SZMAP Input and Output

SZMAP takes molecule files as input—usually molecules representing a protein and a corresponding ligand—and generates an OEBinary file as output. The molecular input is assumed to have explicit hydrogens and partial charges. Making sure the input molecules are properly prepared is essential in order to obtain useful results and we recommend using OEDesignUnit generated with SPRUCE for this. See the SZMAP Workflow chapter for more information on preparing molecules.


When using OEDesignUnits, note that they potentially include both solvent and a bound ligand, depending on the structure. There are two flags that are crucial to keep in mind, -excludeDUsolvent and -excludeDUligand, to control whether those two components should be part of the calculation or not.

When SZMAP reads input molecules, it checks for missing hydrogens and missing partial charges and will halt if the protein input does not appear to be complete; for ligands AM1BCC charges and Zap9 radii are assigned if partial charges are not pre-assigned. When the ligand(s) are already split out from the protein, MolCharge may be used to add partial different partial charges to the ligands. The option -warn_if_missing_hydrogens can be used to prevent halting, but before using it you should analyze the problem to see if it is due to an error in the input or something else, such as a disagreement with OEChem as to the proper bond order or charge state for your molecule. Mistakes in encoding alternate conformation codes can, for example, lead to very long and very short bonds, with the short ones interpreted as double bonds. And aromatic or double bonds that are not flat enough can cause OEChem to interpret them as single bonds.

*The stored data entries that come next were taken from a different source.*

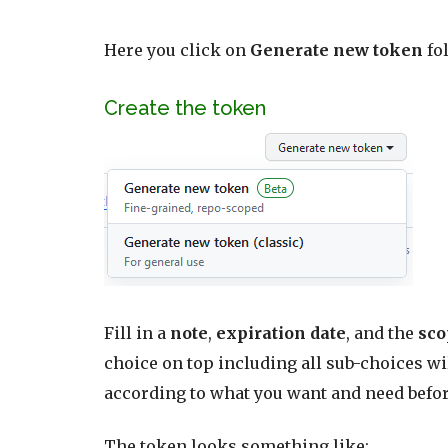
Here you click on
Generate new token
fo
Create the token
Fill in a
note
,
expiration date
, and the
sc
choice on top including all sub-choices
wi
according to what you want and need befo
The token looks something like:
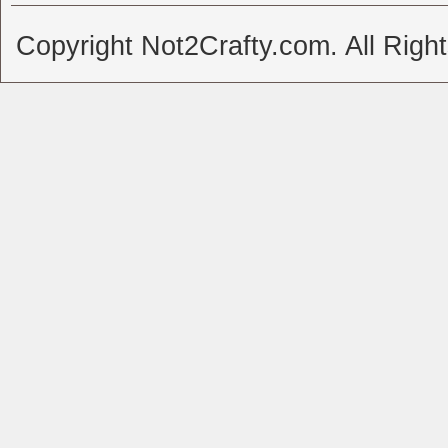
Copyright Not2Crafty.com. All Righ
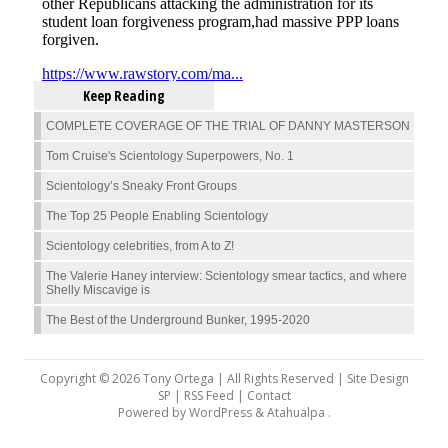
Keep Reading
COMPLETE COVERAGE OF THE TRIAL OF DANNY MASTERSON
Tom Cruise's Scientology Superpowers, No. 1
Scientology’s Sneaky Front Groups
The Top 25 People Enabling Scientology
Scientology celebrities, from A to Z!
The Valerie Haney interview: Scientology smear tactics, and where
Shelly Miscavige is
The Best of the Underground Bunker, 1995-2020
Copyright © 2026 Tony Ortega | All Rights Reserved | Site Design
SP |
RSS Feed
|
Contact
Powered by
WordPress
&
Atahualpa
.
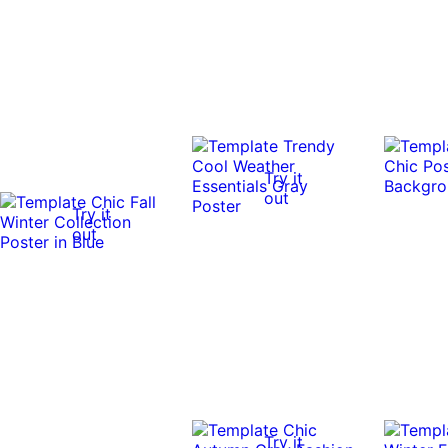
Try it
out
Try it
out
Try it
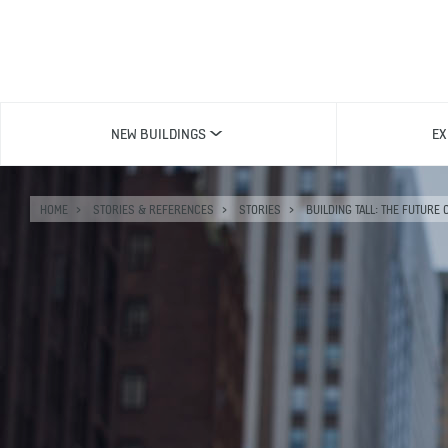
NEW BUILDINGS
EX
HOME
STORIES & REFERENCES
STORIES
BUILDING TALL: THE FUTURE 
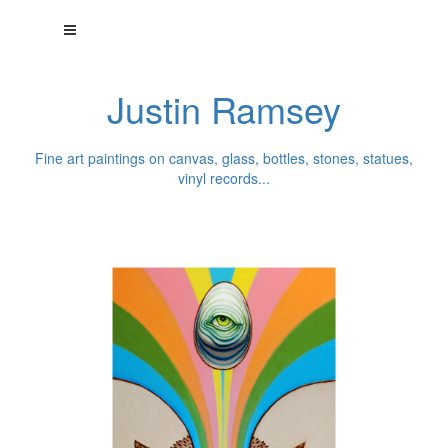
Justin Ramsey
Fine art paintings on canvas, glass, bottles, stones, statues,
vinyl records...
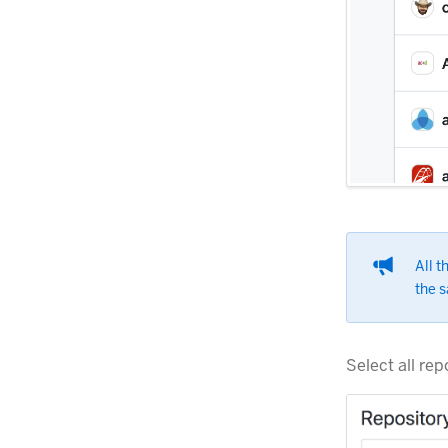
All t
the s
Select all rep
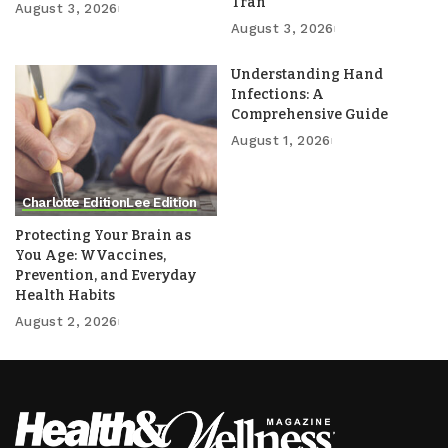
Tran
August 3, 2026
August 3, 2026
Understanding Hand
Infections: A
Comprehensive Guide
August 1, 2026
Charlotte Edition
Lee Edition
Protecting Your Brain as
You Age: WVaccines,
Prevention, and Everyday
Health Habits
August 2, 2026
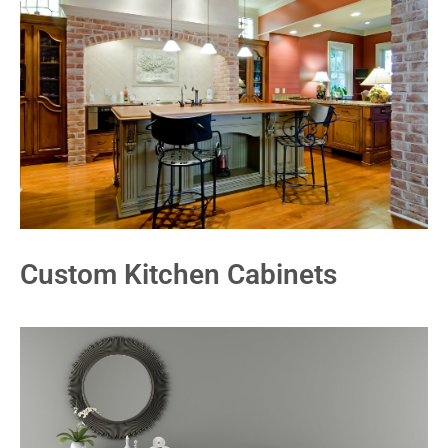
Custom Kitchen Cabinets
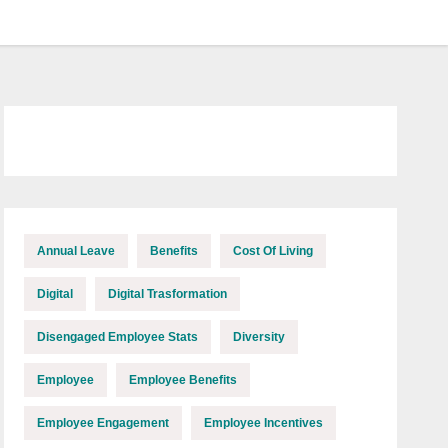
Annual Leave
Benefits
Cost Of Living
Digital
Digital Trasformation
Disengaged Employee Stats
Diversity
Employee
Employee Benefits
Employee Engagement
Employee Incentives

If SZMAP is given an input .pdb file which still contains the usual occupancy and B-factor, rather than radii and partial charges, any energies it generates will be meaningless.

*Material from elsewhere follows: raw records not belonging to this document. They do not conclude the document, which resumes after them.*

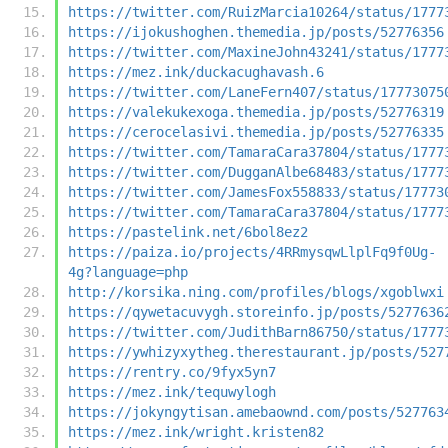
https://twitter.com/RuizMarcia10264/status/1777
https://ijokushoghen.themedia.jp/posts/52776356
https://twitter.com/MaxineJohn43241/status/1777
https://mez.ink/duckacughavash.6
https://twitter.com/LaneFern407/status/17773075
https://valekukexoga.themedia.jp/posts/52776319
https://cerocelasivi.themedia.jp/posts/52776335
https://twitter.com/TamaraCara37804/status/1777
https://twitter.com/DugganAlbe68483/status/1777
https://twitter.com/JamesFox558833/status/17773
https://twitter.com/TamaraCara37804/status/1777
https://pastelink.net/6bol8ez2
https://paiza.io/projects/4RRmysqwLlplFq9f0Ug-
4g?language=php
http://korsika.ning.com/profiles/blogs/xgoblwxi
https://qywetacuvygh.storeinfo.jp/posts/5277636
https://twitter.com/JudithBarn86750/status/1777
https://ywhizyxytheg.therestaurant.jp/posts/527
https://rentry.co/9fyx5yn7
https://mez.ink/tequwylogh
https://jokyngytisan.amebaownd.com/posts/527763
https://mez.ink/wright.kristen82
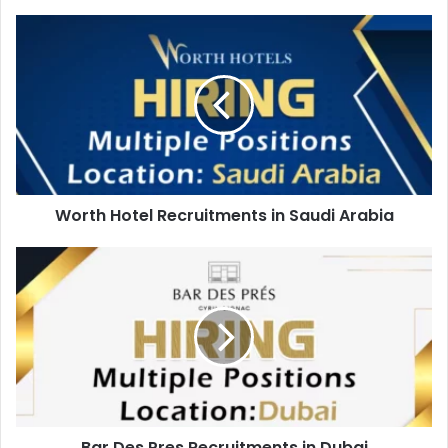
Worth
Hotel
Recruitments
in
Saudi
Arabia
Worth Hotel Recruitments in Saudi Arabia
Bar
Des
Pres
Recruitments
in
Dubai
Bar Des Pres Recruitments in Dubai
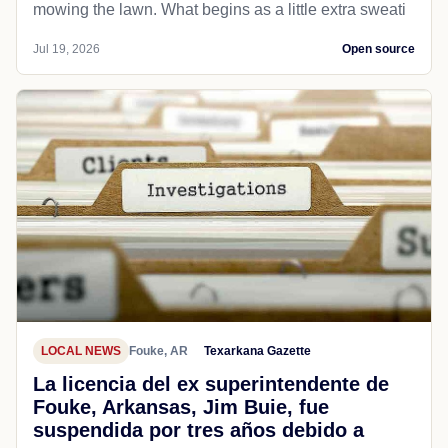
mowing the lawn. What begins as a little extra sweati
Jul 19, 2026
Open source
LOCAL NEWS
Fouke, AR
Texarkana Gazette
La licencia del ex superintendente de
Fouke, Arkansas, Jim Buie, fue
suspendida por tres años debido a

SZMAP output contains the input molecules along with either one or more computed grids or with computed values attached to individual atoms. The output file can be opened in VIDA where the results will be displayed in the context of the input molecules. See the SZMAP Workflow and the chapters describing the WaterColor VIDA Extension, the Water Orientation VIDA Extension and the Color By Atom Properties for step-by-step information on visualizing the results.

Calculations done at specific coordinates produce a tab-delimited table listing the results, which can be processed by Excel or other programs.

The output file can also be interpreted by the utility programs SzmapGrid, GridComp and SzmapReport. Although VIDA is the best tool for analyzing SZMAP results, SzmapGrid can be used to write out grid data in other formats.